Entertainment

'Horrible Bosses 2' Shows Off Outdated Homophobia

by Michael Arbeiter

Nobody will be shocked to find a fair share of imbecilic humor in Horrible Bosses 2 . The sequel to the 2011 surprise hit ups the ante on the idiocy of its characters, the silliness of its situations, and on its proclivity for mining the crass for comedy. Granted, writer/director Sean Anders’ entry might supplant the occasional wit of its predecessor (the product of director Seth Gordon and writers Michael Markowitz, Jonathan M. Goldstein, and John Francis Daley) with the flustered yellings of Charlie Day and behind-the-curtain-sight-gags that were tired by the third Austin Powers, but none of it strays too far from the shtick of the original. Among all of these perfectly admissible elements, however, there is something that stands out as a bit too big a regression: one particular instance of not-so-latent homophobia.
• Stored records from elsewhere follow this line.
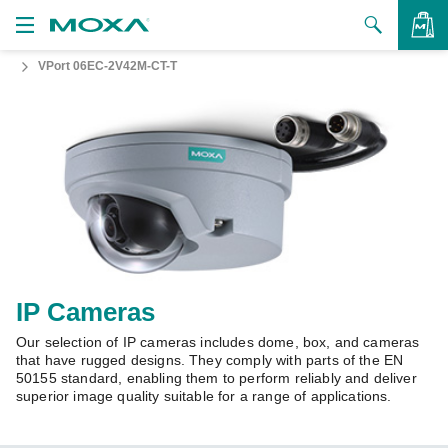
VPort 06EC-2V42M-CT-T
Products
Solutions
VIEW BAG
Support
How to Buy
About Us
Contact Us
IP Cameras
Our selection of IP cameras includes dome, box, and cameras
Partner Zone
that have rugged designs. They comply with parts of the EN
50155 standard, enabling them to perform reliably and deliver
My Moxa
superior image quality suitable for a range of applications.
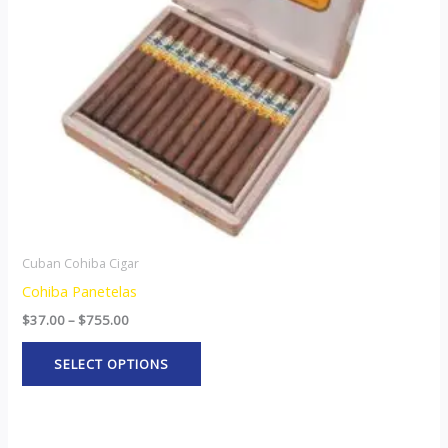
options
may
be
chosen
on
the
product
page
Cuban Cohiba Cigar
Cohiba Panetelas
$
37.00
–
$
755.00
SELECT OPTIONS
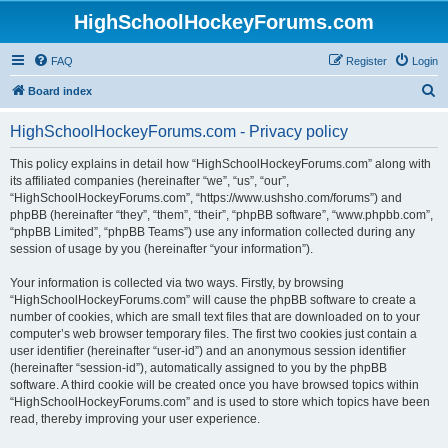
HighSchoolHockeyForums.com
FAQ
Register
Login
S
Board index
e
HighSchoolHockeyForums.com - Privacy policy
a
r
This policy explains in detail how “HighSchoolHockeyForums.com” along with
its affiliated companies (hereinafter “we”, “us”, “our”,
c
“HighSchoolHockeyForums.com”, “https://www.ushsho.com/forums”) and
h
phpBB (hereinafter “they”, “them”, “their”, “phpBB software”, “www.phpbb.com”,
“phpBB Limited”, “phpBB Teams”) use any information collected during any
session of usage by you (hereinafter “your information”).
Your information is collected via two ways. Firstly, by browsing
“HighSchoolHockeyForums.com” will cause the phpBB software to create a
number of cookies, which are small text files that are downloaded on to your
computer’s web browser temporary files. The first two cookies just contain a
user identifier (hereinafter “user-id”) and an anonymous session identifier
(hereinafter “session-id”), automatically assigned to you by the phpBB
software. A third cookie will be created once you have browsed topics within
“HighSchoolHockeyForums.com” and is used to store which topics have been
read, thereby improving your user experience.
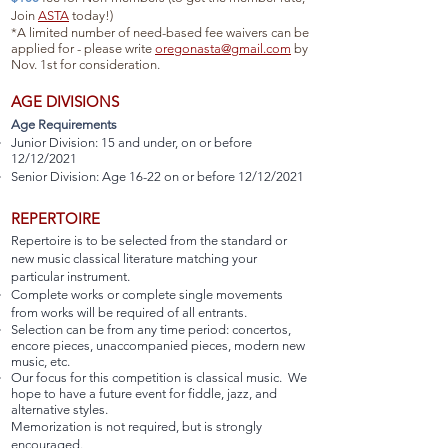
Join
ASTA
today!)
*A limited number of need-based fee waivers can be
applied for - please write
oregonasta@gmail.com
by
Nov. 1st for consideration.
AGE DIVISIONS
Age Requirements
Junior Division: 15 and under, on or before
12/12/2021
Senior Division: Age 16-22 on or before 12/12/2021
REPERTOIRE
Repertoire is to be selected from the standard or
new music classical literature matching your
particular instrument.
Complete works or complete single movements
from works will be required of all entrants.
Selection can be from any time period: concertos,
encore pieces, unaccompanied pieces, modern new
music, etc.
Our focus for this competition is classical music. We
hope to have a future event for fiddle, jazz, and
alternative styles.
Memorization is not required, but is strongly
encouraged.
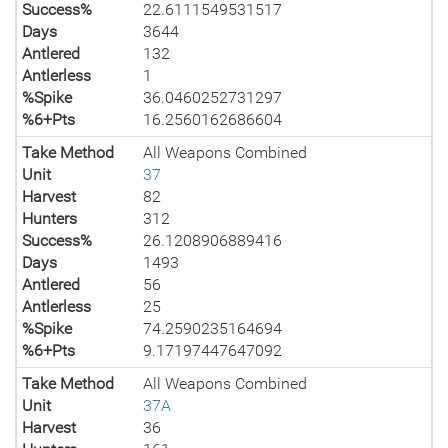
Success%
22.6111549531517
Days
3644
Antlered
132
Antlerless
1
%Spike
36.0460252731297
%6+Pts
16.2560162686604
Take Method
All Weapons Combined
Unit
37
Harvest
82
Hunters
312
Success%
26.1208906889416
Days
1493
Antlered
56
Antlerless
25
%Spike
74.2590235164694
%6+Pts
9.17197447647092
Take Method
All Weapons Combined
Unit
37A
Harvest
36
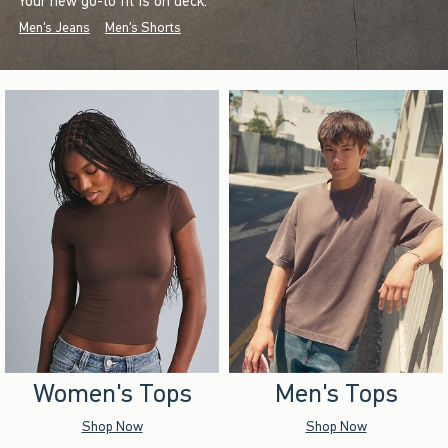
Your new go-to fit is on deck.
Men's Jeans
Men's Shorts
Women's Tops
Men's Tops
Shop Now
Shop Now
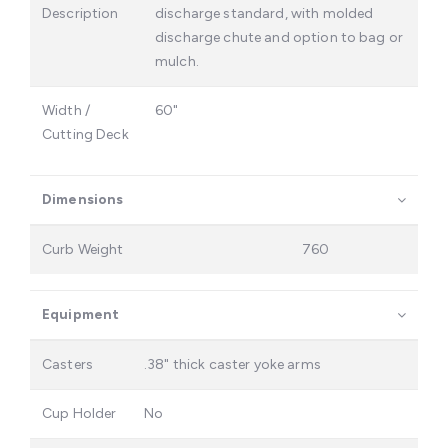
Description
discharge standard, with molded
discharge chute and option to bag or
mulch.
Width /
60"
Cutting Deck
Dimensions
Curb Weight
760
Equipment
Casters
.38" thick caster yoke arms
Cup Holder
No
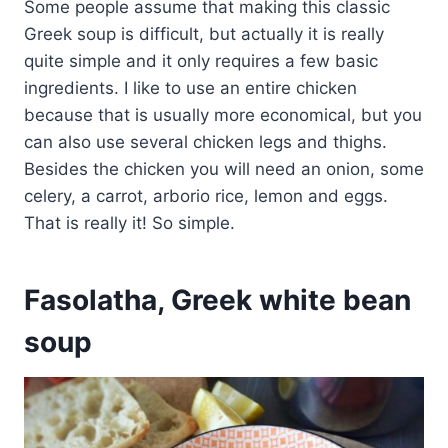
Some people assume that making this classic
Greek soup is difficult, but actually it is really
quite simple and it only requires a few basic
ingredients. I like to use an entire chicken
because that is usually more economical, but you
can also use several chicken legs and thighs.
Besides the chicken you will need an onion, some
celery, a carrot, arborio rice, lemon and eggs.
That is really it! So simple.
Fasolatha, Greek white bean
soup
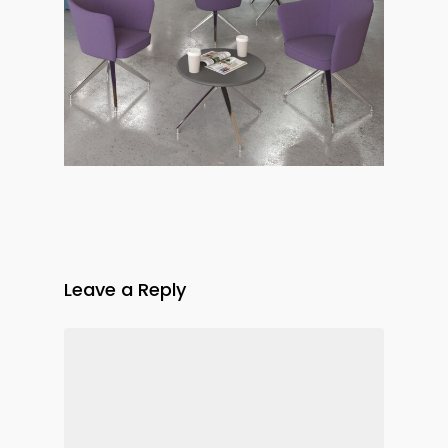
Leave a Reply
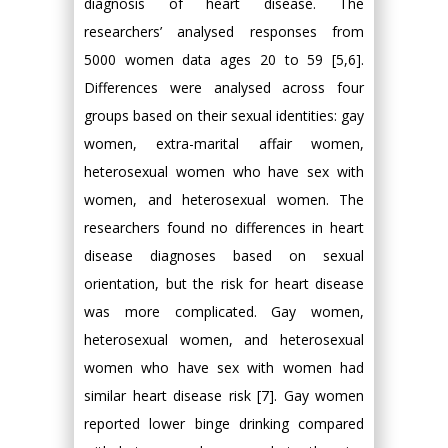
diagnosis of heart disease. The
researchers’ analysed responses from
5000 women data ages 20 to 59 [5,6].
Differences were analysed across four
groups based on their sexual identities: gay
women, extra-marital affair women,
heterosexual women who have sex with
women, and heterosexual women. The
researchers found no differences in heart
disease diagnoses based on sexual
orientation, but the risk for heart disease
was more complicated. Gay women,
heterosexual women, and heterosexual
women who have sex with women had
similar heart disease risk [7]. Gay women
reported lower binge drinking compared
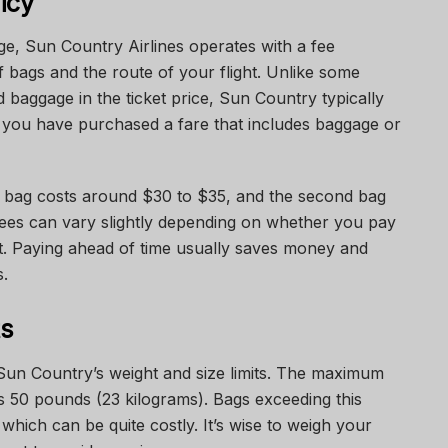
icy
, Sun Country Airlines operates with a fee
 bags and the route of your flight. Unlike some
d baggage in the ticket price, Sun Country typically
 you have purchased a fare that includes baggage or
ed bag costs around $30 to $35, and the second bag
ees can vary slightly depending on whether you pay
rt. Paying ahead of time usually saves money and
s.
ts
un Country’s weight and size limits. The maximum
s 50 pounds (23 kilograms). Bags exceeding this
 which can be quite costly. It’s wise to weigh your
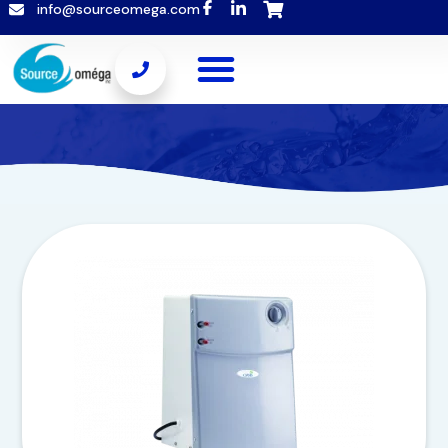
info@sourceomega.com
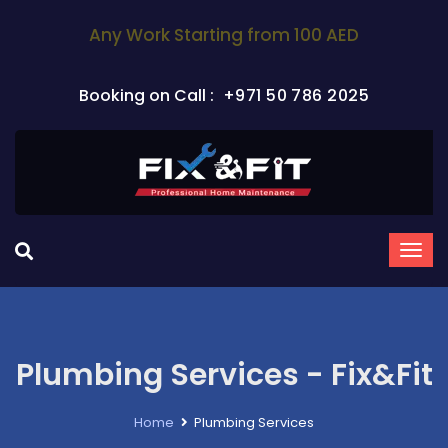
Any Work Starting from 100 AED
Booking on Call :
+971 50 786 2025
Plumbing Services - Fix&Fit
Home
Plumbing Services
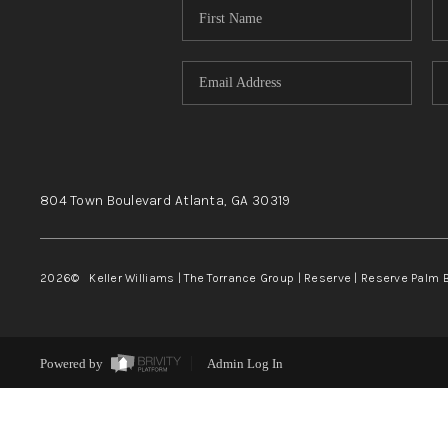
804 Town Boulevard
Atlanta, GA
30319
2026
© Keller Williams | The Torrance Group | Reserve | Reserve Palm 
Powered by
Admin Log In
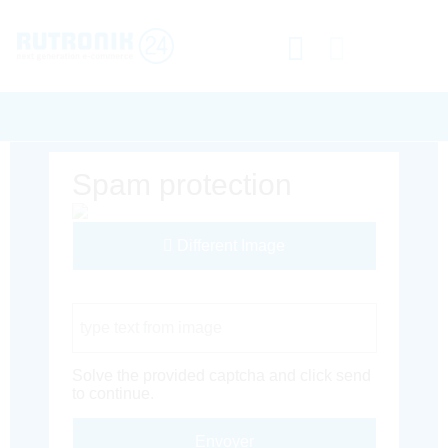
Spam protection
Different Image
Captcha Code
Solve the provided captcha and click send
to continue.
Envoyer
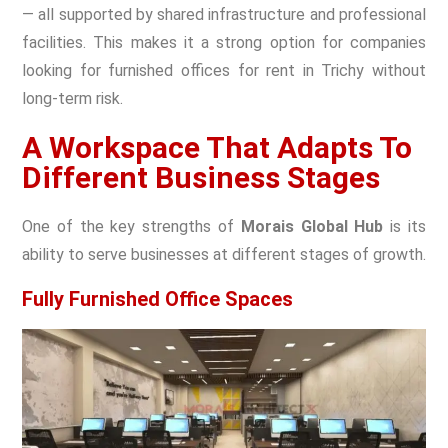
— all supported by shared infrastructure and professional
facilities. This makes it a strong option for companies
looking for furnished offices for rent in Trichy without
long-term risk.
A Workspace That Adapts To
Different Business Stages
One of the key strengths of
Morais Global Hub
is its
ability to serve businesses at different stages of growth.
Fully Furnished Office Spaces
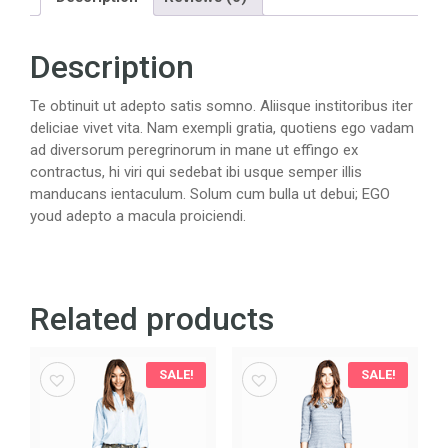
Description
Te obtinuit ut adepto satis somno. Aliisque institoribus iter
deliciae vivet vita. Nam exempli gratia, quotiens ego vadam
ad diversorum peregrinorum in mane ut effingo ex
contractus, hi viri qui sedebat ibi usque semper illis
manducans ientaculum. Solum cum bulla ut debui; EGO
youd adepto a macula proiciendi.
Related products
SALE!
SALE!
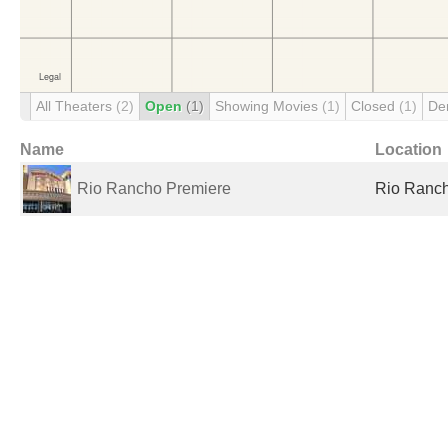
All Theaters
(2)
Open
(1)
Showing Movies
(1)
Closed
(1)
De
Name
Location
Rio Rancho Premiere
Rio Ranch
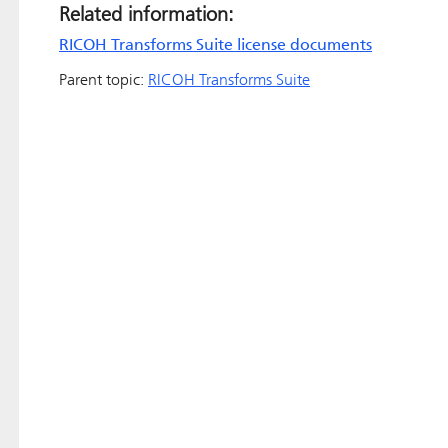
Related information:
RICOH Transforms Suite license documents
Parent topic:
RICOH Transforms Suite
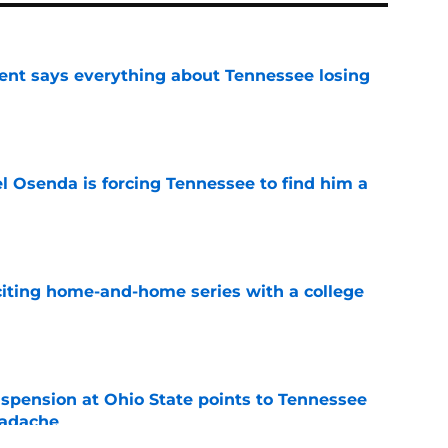
nt says everything about Tennessee losing
e
l Osenda is forcing Tennessee to find him a
e
iting home-and-home series with a college
e
spension at Ohio State points to Tennessee
eadache
e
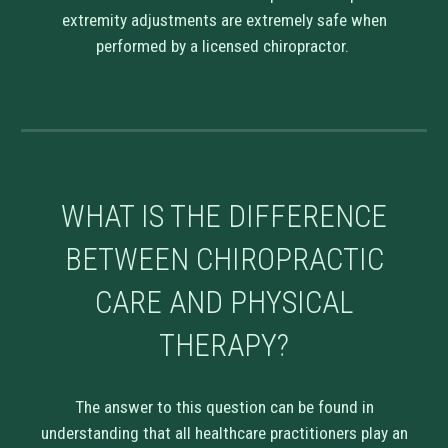
extremity adjustments are extremely safe when
performed by a licensed chiropractor.
WHAT IS THE DIFFERENCE
BETWEEN CHIROPRACTIC
CARE AND PHYSICAL
THERAPY?
The answer to this question can be found in
understanding that all healthcare practitioners play an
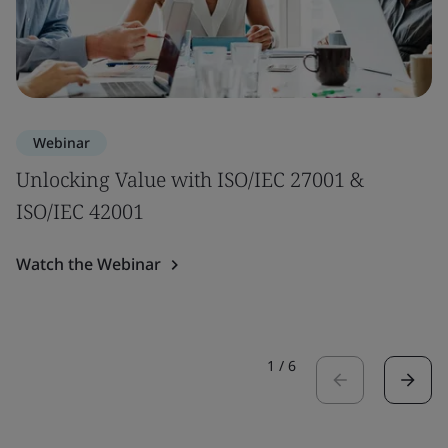
Webinar
Unlocking Value with ISO/IEC 27001 &
ISO/IEC 42001
Watch the Webinar
1
/
6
The eyebrow-raising episode comes about during yet another example of an old gag played without remorse. Jason Bateman’s character Nick stumbles into a sex addiction support group meeting during a heist operation at Dr. Julia Harris’ (Jennifer Aniston, back in maniacal step from the first go 'round) dental practice, and keeps his cover by insinuating himself as a fellow addict seeking counsel… under the mistaken impression, however, that the group is devoted to the counsel of alcoholism.

As such, in the grand tradition of broad comedy misunderstandings, Nick lays forth a slew of nebulous verbal illustrations of his false struggle that play, “humorously,” as accounts of homosexual experiences. The noun-deficient language he uses to cite the chugging of beers and liquor bottles, for instance, translates to the group members as sexual in nature, eventually leading one of them to call out explicitly his admission of addiction to sex with other men. Here’s where the problem comes in.

Nick is instantly aghast at this accusation, driven to insist against the misconception that he is gay until he realizes it more opportune for his scheme to play along with the ruse. But that brief minute or two in which his character feels instinctively driven to assert his heterosexuality plays like a glimpse into an ideology we all thought was dead.

Knee-deep in fraud and surrounded by strangers, there is no conceivable reason for Nick to feel charged to express his deficiency of homosexual inclinations other than homophobia. But that’s just the thing: Horrible Bosses 2 doesn’t paint Nick to be a bigot in this, or any other, instance. It doesn’t condemn him for his reflex horror at the realization that he's been misconstrued as gay. It doesn’t even feel the need to make explanations or excuses for his behavior. The movie seems to think that this abject aversion to the notion in question is the way anyone would behave. That Nick’s is the go-to, normal response. And there’s something about that that feels pungently retrogressive.

I’d be crazy to suggest that homophobia itself is a thing of the past, but recent years have seen a brilliant shift in American culture’s allegiance in the battle. That aversion that we see in Nick is no longer given the normative treatment, often lampooned or criminalized when it does come to light in a piece of entertainment. Those upholding these proclivities are compartmentalized as agents of a mentality no longer prevalent; outspoken homophobes are set aside as members of a subculture, and one with crumbling esteem beyond its own margins. Yes, the prejudices prevail, but pop culture on the whole seems to have hopped aboard the bandwagon that laments them as irrefutably backwards.

But here we have Horrible Bosses 2 suggesting that any hot-blooded American male would be disgusted to be thought of as gay.

Granted, the movie isn’t malicious, depicting Jason Sudeikis’ Kurt as overwhelmed with glee over the news that his best pal might be gay. But this innocuousness might actually worsen the matter: without a clear villainous intent, it’s harder to identify what Horrible Bosses 2 is doing with this gag as terrifically problematic. No, it isn’t going out of its way to condemn homosexuality, not at all. It’s simply endorsing the idea that being gay is weird, or different, or somehow lesser.

But more than offended did I, when watching the film, feel bewildered. Does this mentality exist anymore at the pop culture summit? Hasn’t the media stepped far enough away from these old fashioned inclinations as to render the lot of them without a place in modern cinema or TV? Can a movie really get away with insinuating that any man, even a smart one like Nick, would be automatically defiant to the notion that he might be homosexual?

Call me naïve, but it all seems even more outdated than that Austin Powers behind-the-curtain gag.